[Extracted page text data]
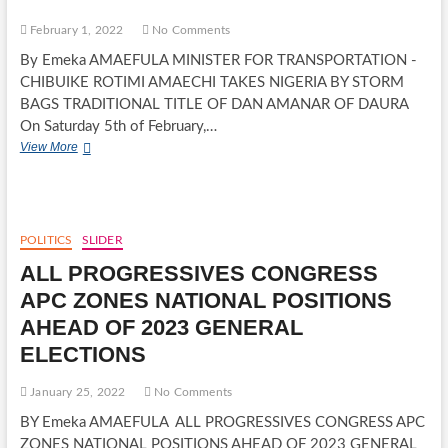
CANDIDATE
February 1, 2022
No Comments
By Emeka AMAEFULA MINISTER FOR TRANSPORTATION -
CHIBUIKE ROTIMI AMAECHI TAKES NIGERIA BY STORM
BAGS TRADITIONAL TITLE OF DAN AMANAR OF DAURA
On Saturday 5th of February,…
MINISTER
View More
FOR
TRANSPORTATION
-
CHIBUIKE
ROTIMI
POLITICS
SLIDER
AMAECHI
ALL PROGRESSIVES CONGRESS
TAKES
NIGERIA
APC ZONES NATIONAL POSITIONS
BY
AHEAD OF 2023 GENERAL
STORM
ELECTIONS
January 25, 2022
No Comments
BY Emeka AMAEFULA ALL PROGRESSIVES CONGRESS APC
ZONES NATIONAL POSITIONS AHEAD OF 2023 GENERAL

- [Instructions for the task]
Would you reproduce, word for word, the lines from the one holding "On Saturday 5th of February,…" through the final line of the entries, both included?

- [Solution]
On Saturday 5th of February,…
MINISTER
View More
FOR
TRANSPORTATION
-
CHIBUIKE
ROTIMI
POLITICS
SLIDER
AMAECHI
ALL PROGRESSIVES CONGRESS
TAKES
NIGERIA
APC ZONES NATIONAL POSITIONS
BY
AHEAD OF 2023 GENERAL
STORM
ELECTIONS
January 25, 2022
No Comments
BY Emeka AMAEFULA ALL PROGRESSIVES CONGRESS APC
ZONES NATIONAL POSITIONS AHEAD OF 2023 GENERAL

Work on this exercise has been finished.